コラム
オリンパス問題で見える、メディアとアナリストの不気味な共通点:相場英雄の時事日想(3/3 ページ)
過去の“損失隠し”にオリンパスが揺れている。これまでの不正を見抜けなかったアナリストたちには、顧客である機関投資家から厳しい声が浴びせられている。またこの問題での出足が鈍かったメディアにも通じるところがあるのだ。
誰のためのリポートか
話をオリンパス問題に戻す。同社が対アナリストでどのような対応を取っていたかは残念ながら筆者にデータはない。ただ、「内視鏡の部品や医療機関への納入動向など、精密機械の分野では会社側提供のデータが少ないとリポートを書けない」(銀行系証券・精密部品アナリスト)という環境がある中で、「アナリストが意図的に過去の損失隠しに目をつむっていたとの疑念が払拭できない」(米系運用会社ファンドマネージャー)との声がある。

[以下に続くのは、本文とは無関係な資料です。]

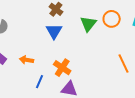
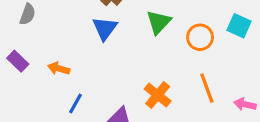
orange circle: (112, 19) -> (200, 37), moved
orange cross: (62, 68) -> (158, 95), moved

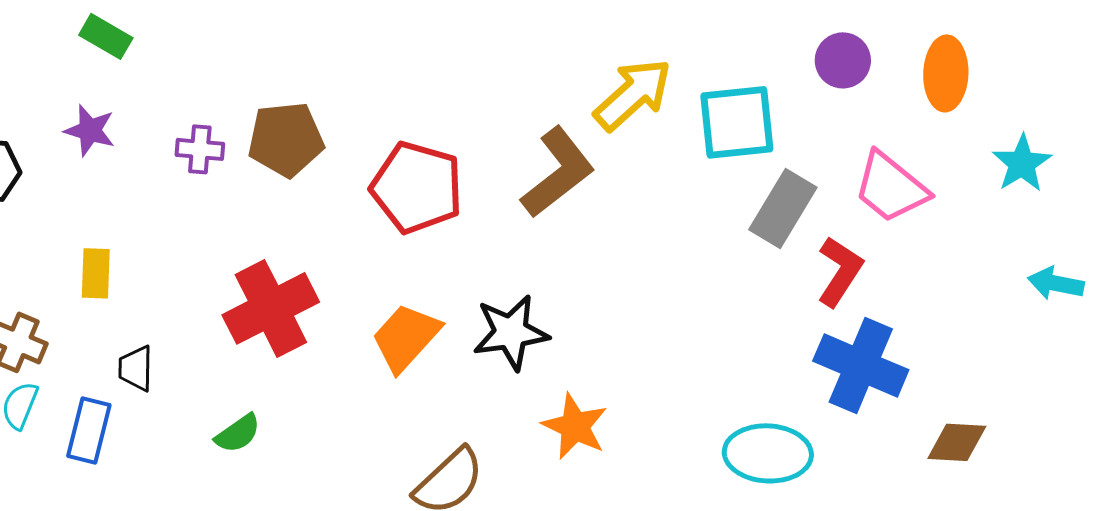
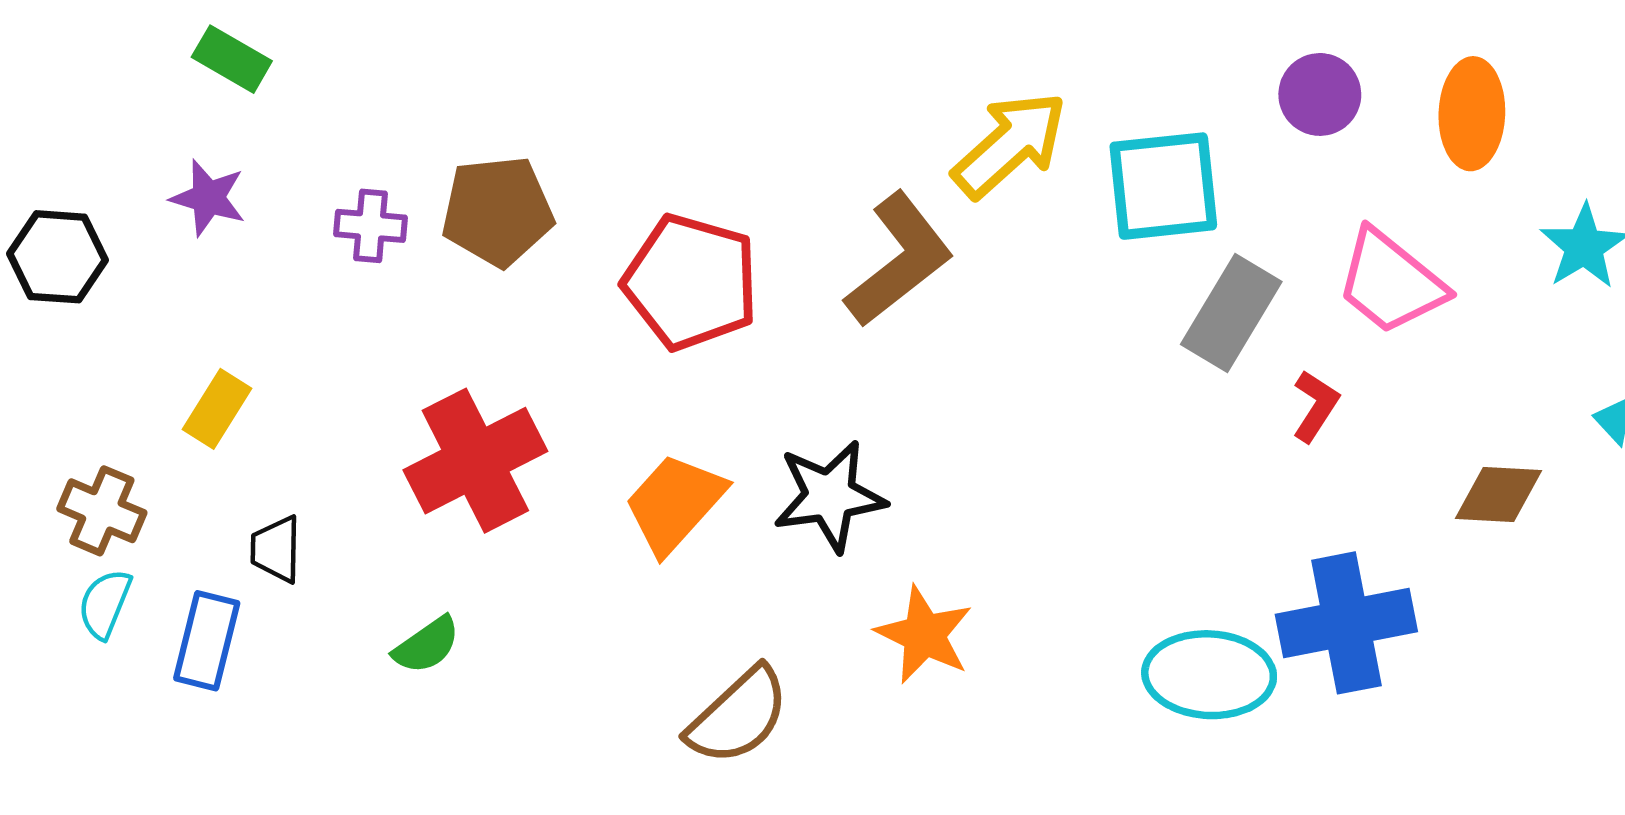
red L-shape: (840, 271) -> (1315, 406), size x0.7
yellow rectangle: (96, 273) -> (217, 409), turned 30
blue cross: (861, 365) -> (1346, 623), moved, turned -34
brown diamond: (957, 442) -> (1498, 495), moved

顧客である投資家に正確で迅速な情報を届けるのがアナリストの役目であり、リポートはその最重要な伝達ツールだったはずだ。しかし「オリンパスに関する限り、担当アナリストたちは投資家ではなく、オリンパスの側を見ていた」(同)と批判されているわけだ。
東日本大震災後の福島第1原発事故以降、政府や東電が行ってきた国民向けの情報公開に際し、日本のメディアが読者(視聴者)と情報の発信元のどちらを重視していたかは、多くの読者がその結果を知っている。
アナリストとメディア、立場も仕事の内容も大きく違うが、情報を取るために取材し、これを顧客や読者に届けるという作業の行程は似ている。
今まで触れてきた通り、アナリストもメディアもどちらの側を向き、どちらのサイドに立って仕事をするかという根本的なあり方を、改めて考え直す時期にあるのは間違いない。